As we worked on self-esteem/self-worth, some situations that came to mind when I felt good self-worth/self-esteem were some of the good times in my first couple of years of college, as well as a few different times in my time dancing hula, both with Grams and with my current hula teacher. Some images that were strong for me were mostly nature images: a cherry blossom tree just starting to bloom, rain, rainbows, sunsets, springtime.

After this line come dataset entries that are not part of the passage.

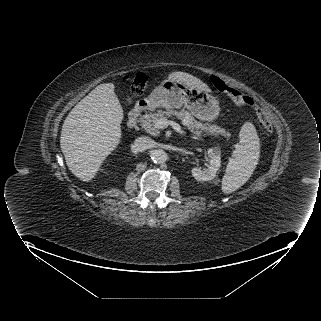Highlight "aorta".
<instances>
[{"label":"aorta","mask_w":321,"mask_h":321,"mask_svg":"<svg viewBox=\"0 0 321 321\" xmlns=\"http://www.w3.org/2000/svg\"><path fill=\"white\" fill-rule=\"evenodd\" d=\"M151 159L154 163H163L167 160V153L162 149H155L151 153Z\"/></svg>","instance_id":"aorta-1"}]
</instances>
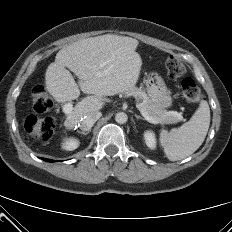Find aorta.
I'll list each match as a JSON object with an SVG mask.
<instances>
[{"label": "aorta", "mask_w": 232, "mask_h": 232, "mask_svg": "<svg viewBox=\"0 0 232 232\" xmlns=\"http://www.w3.org/2000/svg\"><path fill=\"white\" fill-rule=\"evenodd\" d=\"M127 120H128V116H127L126 113H124V112H118V113H116V115H115V121L117 123L124 124V123L127 122Z\"/></svg>", "instance_id": "obj_1"}]
</instances>
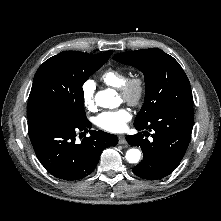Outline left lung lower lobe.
I'll use <instances>...</instances> for the list:
<instances>
[{
	"instance_id": "1",
	"label": "left lung lower lobe",
	"mask_w": 221,
	"mask_h": 221,
	"mask_svg": "<svg viewBox=\"0 0 221 221\" xmlns=\"http://www.w3.org/2000/svg\"><path fill=\"white\" fill-rule=\"evenodd\" d=\"M194 123L193 108L162 110L143 125L135 128L145 130L126 136L130 145L140 146L143 160L132 171L138 177L157 180L168 176L181 162L190 142ZM152 132V141L145 136Z\"/></svg>"
}]
</instances>
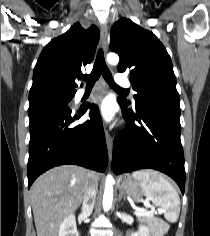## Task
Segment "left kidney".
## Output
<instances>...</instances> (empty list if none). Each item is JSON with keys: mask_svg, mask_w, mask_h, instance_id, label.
I'll return each instance as SVG.
<instances>
[{"mask_svg": "<svg viewBox=\"0 0 210 236\" xmlns=\"http://www.w3.org/2000/svg\"><path fill=\"white\" fill-rule=\"evenodd\" d=\"M132 236H150V228L147 226H139L138 231L134 232Z\"/></svg>", "mask_w": 210, "mask_h": 236, "instance_id": "1", "label": "left kidney"}]
</instances>
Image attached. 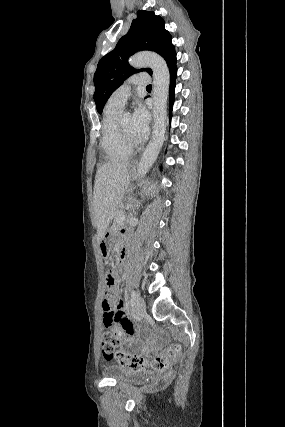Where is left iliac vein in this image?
I'll use <instances>...</instances> for the list:
<instances>
[{
  "mask_svg": "<svg viewBox=\"0 0 285 427\" xmlns=\"http://www.w3.org/2000/svg\"><path fill=\"white\" fill-rule=\"evenodd\" d=\"M146 305L145 301L142 297L138 296L135 301V313L138 316H141L145 313Z\"/></svg>",
  "mask_w": 285,
  "mask_h": 427,
  "instance_id": "left-iliac-vein-1",
  "label": "left iliac vein"
}]
</instances>
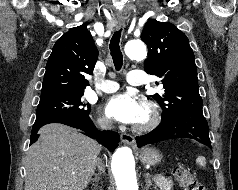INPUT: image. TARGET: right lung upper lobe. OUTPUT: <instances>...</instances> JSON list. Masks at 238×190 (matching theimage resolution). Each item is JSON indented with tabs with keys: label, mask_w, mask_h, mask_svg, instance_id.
I'll return each mask as SVG.
<instances>
[{
	"label": "right lung upper lobe",
	"mask_w": 238,
	"mask_h": 190,
	"mask_svg": "<svg viewBox=\"0 0 238 190\" xmlns=\"http://www.w3.org/2000/svg\"><path fill=\"white\" fill-rule=\"evenodd\" d=\"M98 50L87 29V23L69 29L55 43L46 65L41 98L59 94L84 92L89 85Z\"/></svg>",
	"instance_id": "right-lung-upper-lobe-1"
}]
</instances>
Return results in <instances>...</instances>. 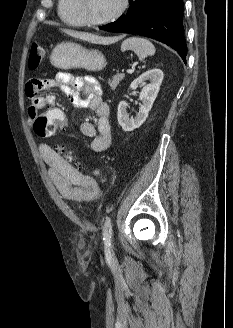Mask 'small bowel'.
I'll return each instance as SVG.
<instances>
[{
  "instance_id": "small-bowel-1",
  "label": "small bowel",
  "mask_w": 233,
  "mask_h": 328,
  "mask_svg": "<svg viewBox=\"0 0 233 328\" xmlns=\"http://www.w3.org/2000/svg\"><path fill=\"white\" fill-rule=\"evenodd\" d=\"M49 89H59L78 108H90L97 114V124L83 122L81 133L91 138L90 147L95 152H105L113 145V133L110 122V109L103 100V90L99 82L91 76L73 77L60 72L53 79H33L26 85V95L30 100L28 119L33 121L39 111L49 107L55 100L53 95L41 93ZM44 162L48 166L50 180L66 199L72 201H90L100 192L98 183L91 176L81 173L64 159L55 149L45 143L39 145Z\"/></svg>"
}]
</instances>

Photo by Johannes Plenio on Unsplash.com

I don’t think I’ll ever forget my first springtime in Seattle, in college. Growing up in southern California, I’d only known the muted, vague echoes of changes that pass for seasons here. In my first year of college, right around my birthday in early March, the bare branches started giving way to colorful bumps of new leaves and buds starting to grow. I fell in love with the springtime. I remember spending an entire Saturday afternoon in mid-spring taking pictures of all the plants on campus, everything that caught my eye, every sign of spring. Since this was almost 19 years ago, I didn’t have a smart phone, or even a digital camera to take countless pictures. Even so, I used up a roll and a half of film, trying to capture the beauty of what I saw.

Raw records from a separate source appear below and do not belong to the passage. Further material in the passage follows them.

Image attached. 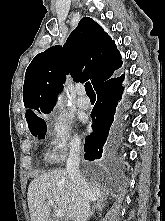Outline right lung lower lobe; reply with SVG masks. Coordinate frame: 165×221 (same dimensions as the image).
Masks as SVG:
<instances>
[{
  "label": "right lung lower lobe",
  "instance_id": "obj_1",
  "mask_svg": "<svg viewBox=\"0 0 165 221\" xmlns=\"http://www.w3.org/2000/svg\"><path fill=\"white\" fill-rule=\"evenodd\" d=\"M123 80L124 75L114 76L95 89L97 102L91 113L93 133L86 137L84 145L86 160L100 159L103 150L107 151L121 138V129L116 123H112L117 103L122 96Z\"/></svg>",
  "mask_w": 165,
  "mask_h": 221
}]
</instances>
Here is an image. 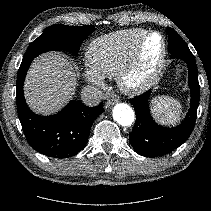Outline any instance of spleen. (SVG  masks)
I'll use <instances>...</instances> for the list:
<instances>
[{
  "instance_id": "obj_1",
  "label": "spleen",
  "mask_w": 211,
  "mask_h": 211,
  "mask_svg": "<svg viewBox=\"0 0 211 211\" xmlns=\"http://www.w3.org/2000/svg\"><path fill=\"white\" fill-rule=\"evenodd\" d=\"M180 102L172 97L159 96L152 100V114L162 124H174L180 119Z\"/></svg>"
}]
</instances>
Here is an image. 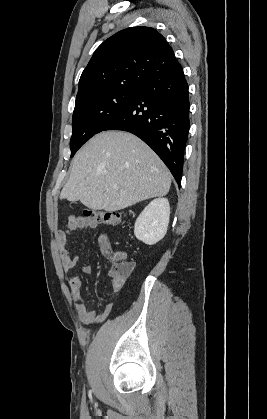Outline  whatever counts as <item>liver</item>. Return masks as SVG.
<instances>
[{"label":"liver","mask_w":267,"mask_h":419,"mask_svg":"<svg viewBox=\"0 0 267 419\" xmlns=\"http://www.w3.org/2000/svg\"><path fill=\"white\" fill-rule=\"evenodd\" d=\"M170 185L168 168L147 144L128 132L106 131L76 154L60 199L117 211L165 196Z\"/></svg>","instance_id":"obj_1"}]
</instances>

During session, it was these images I thought of, with the pulsers slowly buzzing back and forth from one hand to the other. After a few rounds of using this method to build and amplify these feelings and associations, my therapist asked me if there was a single word that could represent all of this, something I could tie all of these memories and feelings to, so that, when I needed to access them again, I could think of the word and it would be, in a way, a positive trigger, or at least, that’s how I think of it all. I’m sure I’m putting my own spin on it because, not only am I not a therapist trained in EMDR, but I also don’t have verbatim recordings of each session or anything. For the self-esteem work we were doing, the word I thought of was Potential. As I drove home afterwards, I realized how all of these things tie together so perfectly, even with my last post about New Years.

Potential brings hope.
Photo by kazuend on Unsplash.com
Layout from Canva.com

Every day is a new day, with new potential. Every day, every moment, I have the choice to believe in myself, the choice to learn to love myself, to better love others, the choice to see the beauty deep inside me, and the choice to reflect it to the world or not. Every day, every hour, every minute, every person has potential. On good days, like today, that’s easier to see, easier to remember. The more I remember this, the more I focus on seeing this potential, and the more I use the resources we started building tonight, hopefully, the easier it will be to remember on the harder days or moments in the future.

How do you feel about your potential, or even the potential of every new day or hour?